== Segment start ==

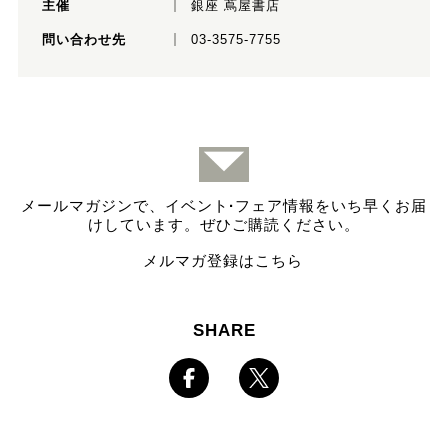
主催
銀座 蔦屋書店
問い合わせ先
03-3575-7755
メールマガジンで、イベント
·
フェア情報をいち早くお届
けしています。ぜひご購読ください。
メルマガ登録はこちら
SHARE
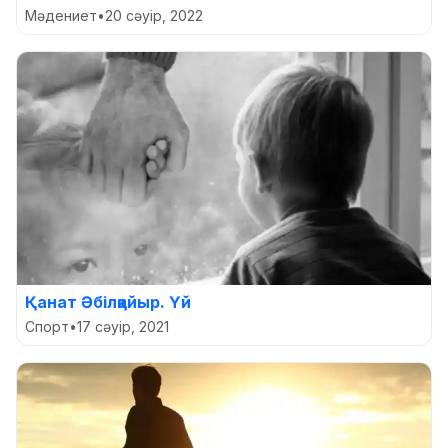
Мәдениет
•
20 сәуір, 2022
Қанат Әбілқайыр. Үй
Спорт
•
17 сәуір, 2021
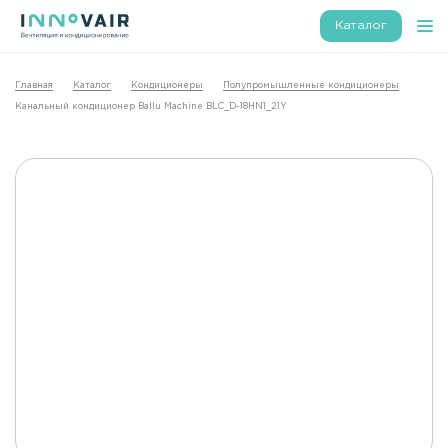
Каталог
Главная
Каталог
Кондиционеры
Полупромышленные кондиционеры
Канальный кондиционер Ballu Machine BLC_D-18HN1_21Y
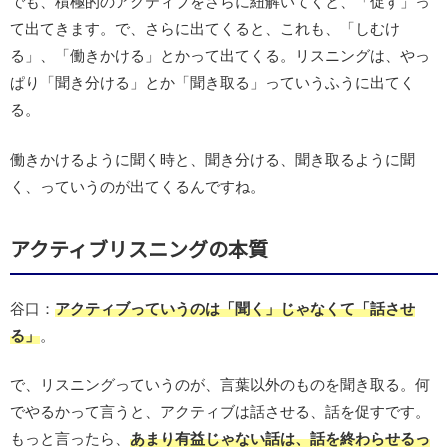
でも、積極的のアクティブをさらに紐解いてくと、「促す」っ
て出てきます。で、さらに出てくると、これも、「しむけ
る」、「働きかける」とかって出てくる。リスニングは、やっ
ぱり「聞き分ける」とか「聞き取る」っていうふうに出てく
る。
働きかけるように聞く時と、聞き分ける、聞き取るように聞
く、っていうのが出てくるんですね。
アクティブリスニングの本質
谷口：
アクティブっていうのは「聞く」じゃなくて「話させ
る」
。
で、リスニングっていうのが、言葉以外のものを聞き取る。何
でやるかって言うと、アクティブは話させる、話を促すです。
もっと言ったら、
あまり有益じゃない話は、話を終わらせるっ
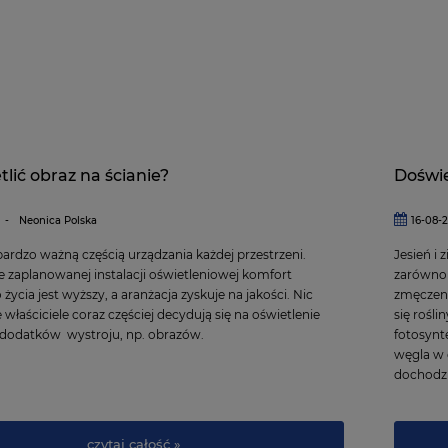
tlić obraz na ścianie?
Doświe
-
Neonica Polska
16-08-
 bardzo ważną częścią urządzania każdej przestrzeni.
Jesień i 
e zaplanowanej instalacji oświetleniowej komfort
zarówno p
życia jest wyższy, a aranżacja zyskuje na jakości. Nic
zmęczeni
 właściciele coraz częściej decydują się na oświetlenie
się rośl
 dodatków wystroju, np. obrazów.
fotosynt
węgla w g
dochodzi
czytaj całość »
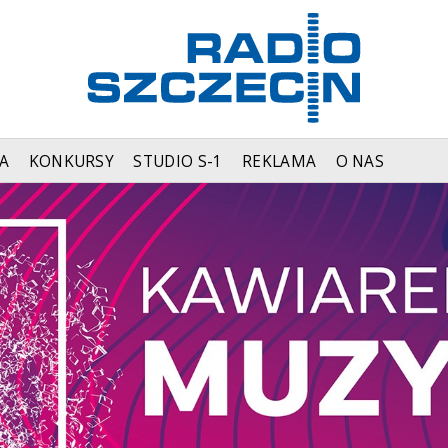
A
KONKURSY
STUDIO S-1
REKLAMA
O NAS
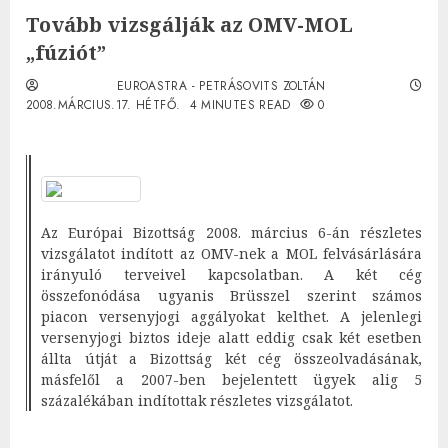
Tovább vizsgálják az OMV-MOL
„fúziót”
EUROASTRA - PETRÁSOVITS ZOLTÁN
2008.MÁRCIUS.17. HÉTFŐ.
4 MINUTES READ
0
Az Európai Bizottság 2008. március 6-án részletes
vizsgálatot indított az OMV-nek a MOL felvásárlására
irányuló terveivel kapcsolatban. A két cég
összefonódása ugyanis Brüsszel szerint számos
piacon versenyjogi aggályokat kelthet. A jelenlegi
versenyjogi biztos ideje alatt eddig csak két esetben
állta útját a Bizottság két cég összeolvadásának,
másfelől a 2007-ben bejelentett ügyek alig 5
százalékában indítottak részletes vizsgálatot.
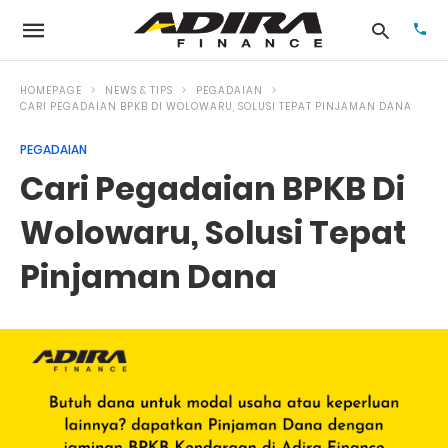
HOMEPAGE
NEWS & TIPS
PEGADAIAN
CARI PEGADAIAN BPKB DI WOLOWARU, SOLUSI TEPAT PINJAMAN DANA
PEGADAIAN
Typ
your
Cari Pegadaian BPKB Di
sea
que
and
Wolowaru, Solusi Tepat
hit
ente
Pinjaman Dana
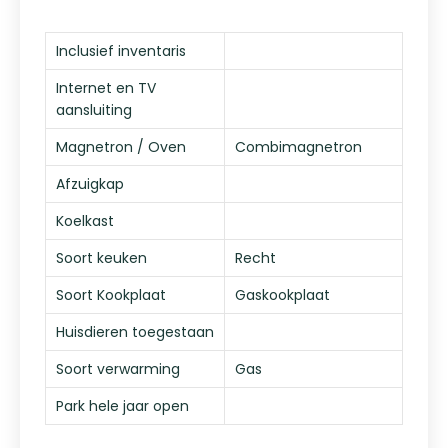
Inclusief inventaris
Internet en TV
aansluiting
Magnetron / Oven
Combimagnetron
Afzuigkap
Koelkast
Soort keuken
Recht
Soort Kookplaat
Gaskookplaat
Huisdieren toegestaan
Soort verwarming
Gas
Park hele jaar open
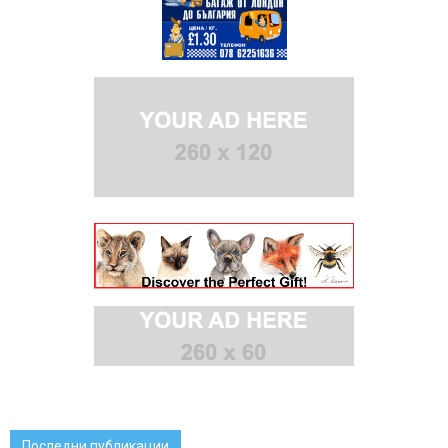
Последни публикации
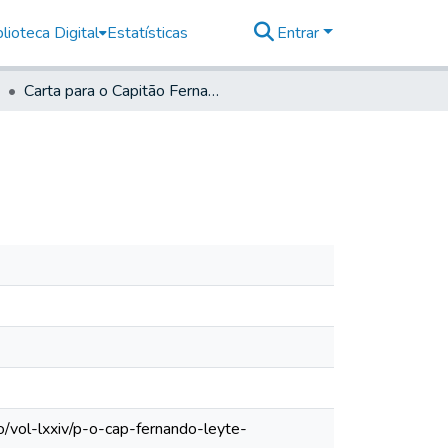
lioteca Digital
Estatísticas
Entrar
Carta para o Capitão Fernando Leite Guimarães
/vol-lxxiv/p-o-cap-fernando-leyte-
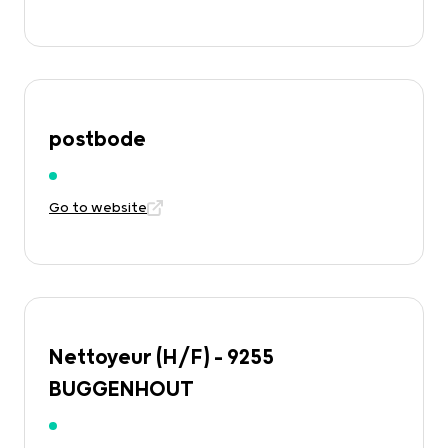
postbode
Go to website
Nettoyeur (H/F) – 9255
BUGGENHOUT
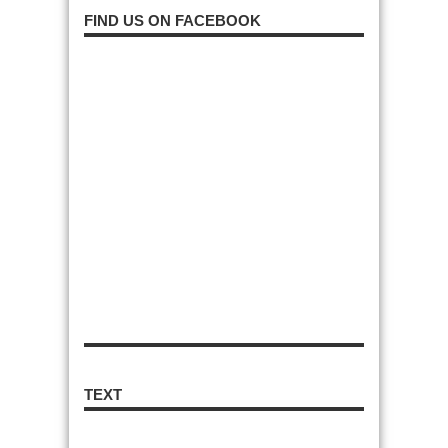
FIND US ON FACEBOOK
TEXT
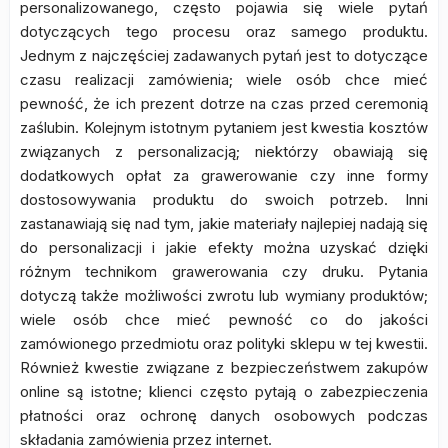
personalizowanego, często pojawia się wiele pytań
dotyczących tego procesu oraz samego produktu.
Jednym z najczęściej zadawanych pytań jest to dotyczące
czasu realizacji zamówienia; wiele osób chce mieć
pewność, że ich prezent dotrze na czas przed ceremonią
zaślubin. Kolejnym istotnym pytaniem jest kwestia kosztów
związanych z personalizacją; niektórzy obawiają się
dodatkowych opłat za grawerowanie czy inne formy
dostosowywania produktu do swoich potrzeb. Inni
zastanawiają się nad tym, jakie materiały najlepiej nadają się
do personalizacji i jakie efekty można uzyskać dzięki
różnym technikom grawerowania czy druku. Pytania
dotyczą także możliwości zwrotu lub wymiany produktów;
wiele osób chce mieć pewność co do jakości
zamówionego przedmiotu oraz polityki sklepu w tej kwestii.
Również kwestie związane z bezpieczeństwem zakupów
online są istotne; klienci często pytają o zabezpieczenia
płatności oraz ochronę danych osobowych podczas
składania zamówienia przez internet.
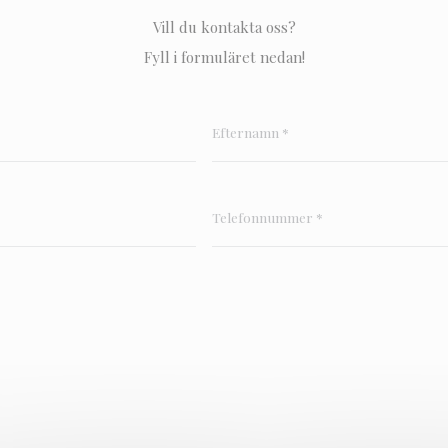
Vill du kontakta oss?
Fyll i formuläret nedan!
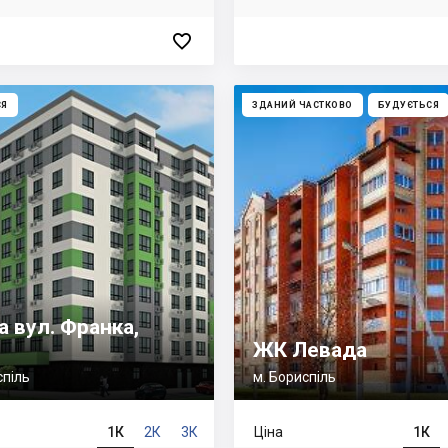

СЯ
ЗДАНИЙ ЧАСТКОВО
БУДУЄТЬСЯ
а вул. Франка,
ЖК Левада
спіль
м. Бориспіль
1К
2К
3К
Ціна
1К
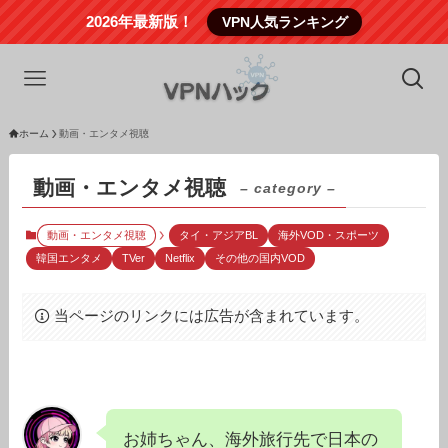
2026年最新版！
VPN人気ランキング
ホーム
動画・エンタメ視聴
動画・エンタメ視聴
– category –
動画・エンタメ視聴
タイ・アジアBL
海外VOD・スポーツ
韓国エンタメ
TVer
Netflix
その他の国内VOD
当ページのリンクには広告が含まれています。
お姉ちゃん、海外旅行先で日本の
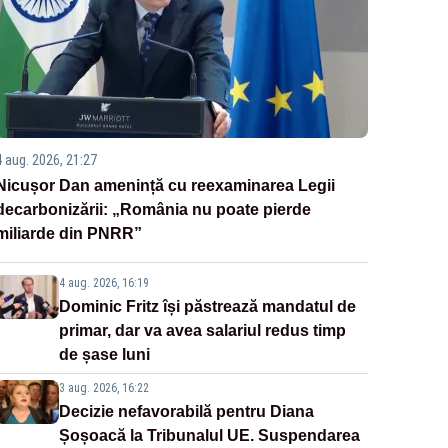
4 aug. 2026, 21:27
Nicușor Dan amenință cu reexaminarea Legii
decarbonizării: „România nu poate pierde
miliarde din PNRR”
4 aug. 2026, 16:19
Dominic Fritz își păstrează mandatul de
primar, dar va avea salariul redus timp
de șase luni
3 aug. 2026, 16:22
Decizie nefavorabilă pentru Diana
Șoșoacă la Tribunalul UE. Suspendarea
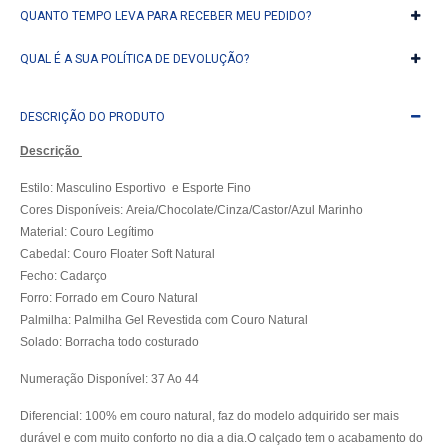
QUANTO TEMPO LEVA PARA RECEBER MEU PEDIDO?
QUAL É A SUA POLÍTICA DE DEVOLUÇÃO?
DESCRIÇÃO DO PRODUTO
Descrição
Estilo: Masculino Esportivo e Esporte Fino
Cores Disponíveis:
Areia/Chocolate/Cinza/Castor/Azul Marinho
Material: Couro Legítimo
Cabedal: Couro Floater Soft Natural
Fecho: Cadarço
Forro: Forrado em Couro Natural
Palmilha: Palmilha Gel Revestida com Couro Natural
Solado: Borracha todo costurado
Numeração Disponível: 37 Ao 44
Diferencial: 100% em couro natural, faz do modelo adquirido ser mais
durável e com muito conforto no dia a dia.
O calçado tem o acabamento do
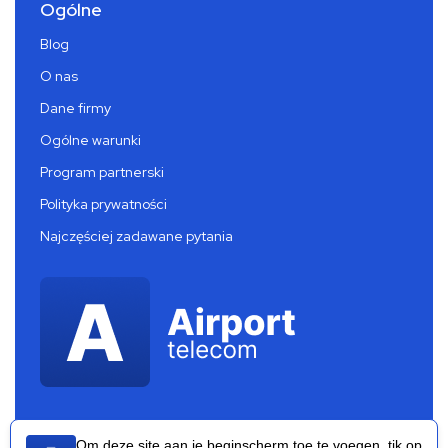
Ogólne
Blog
O nas
Dane firmy
Ogólne warunki
Program partnerski
Polityka prywatności
Najczęściej zadawane pytania
Om deze site aan je beginscherm toe te voegen, tik op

== Segment end ==

• _The problem_
Copy every line of the listing that contains the word "pytań".

• _Solution to this task_
personalizowanego, często pojawia się wiele pytań
Jednym z najczęściej zadawanych pytań jest to dotyczące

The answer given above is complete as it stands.